--- Goal of the exercise ---
Working line by line, output the entries below exactly as they appear.

--- Source material ---

########################################

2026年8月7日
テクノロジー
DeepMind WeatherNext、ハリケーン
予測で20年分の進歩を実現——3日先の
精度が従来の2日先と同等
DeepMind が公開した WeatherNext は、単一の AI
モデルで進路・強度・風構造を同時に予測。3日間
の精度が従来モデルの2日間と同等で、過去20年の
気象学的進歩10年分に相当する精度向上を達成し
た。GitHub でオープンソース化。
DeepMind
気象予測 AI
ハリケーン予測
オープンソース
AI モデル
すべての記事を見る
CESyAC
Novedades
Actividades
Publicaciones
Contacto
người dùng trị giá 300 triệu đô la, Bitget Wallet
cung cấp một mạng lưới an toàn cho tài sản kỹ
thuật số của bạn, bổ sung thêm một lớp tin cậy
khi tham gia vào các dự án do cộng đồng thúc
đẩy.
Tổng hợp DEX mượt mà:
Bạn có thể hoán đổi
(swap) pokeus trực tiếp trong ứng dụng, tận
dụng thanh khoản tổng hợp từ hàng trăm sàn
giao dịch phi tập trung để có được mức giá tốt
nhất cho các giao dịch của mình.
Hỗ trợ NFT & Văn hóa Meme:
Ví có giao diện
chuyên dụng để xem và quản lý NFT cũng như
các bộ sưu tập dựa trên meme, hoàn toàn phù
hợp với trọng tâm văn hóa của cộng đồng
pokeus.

########################################

--- Problem solution ---
2026年8月7日
テクノロジー
DeepMind WeatherNext、ハリケーン
予測で20年分の進歩を実現——3日先の
精度が従来の2日先と同等
DeepMind が公開した WeatherNext は、単一の AI
モデルで進路・強度・風構造を同時に予測。3日間
の精度が従来モデルの2日間と同等で、過去20年の
気象学的進歩10年分に相当する精度向上を達成し
た。GitHub でオープンソース化。
DeepMind
気象予測 AI
ハリケーン予測
オープンソース
AI モデル
すべての記事を見る
CESyAC
Novedades
Actividades
Publicaciones
Contacto
người dùng trị giá 300 triệu đô la, Bitget Wallet
cung cấp một mạng lưới an toàn cho tài sản kỹ
thuật số của bạn, bổ sung thêm một lớp tin cậy
khi tham gia vào các dự án do cộng đồng thúc
đẩy.
Tổng hợp DEX mượt mà:
Bạn có thể hoán đổi
(swap) pokeus trực tiếp trong ứng dụng, tận
dụng thanh khoản tổng hợp từ hàng trăm sàn
giao dịch phi tập trung để có được mức giá tốt
nhất cho các giao dịch của mình.
Hỗ trợ NFT & Văn hóa Meme:
Ví có giao diện
chuyên dụng để xem và quản lý NFT cũng như
các bộ sưu tập dựa trên meme, hoàn toàn phù
hợp với trọng tâm văn hóa của cộng đồng
pokeus.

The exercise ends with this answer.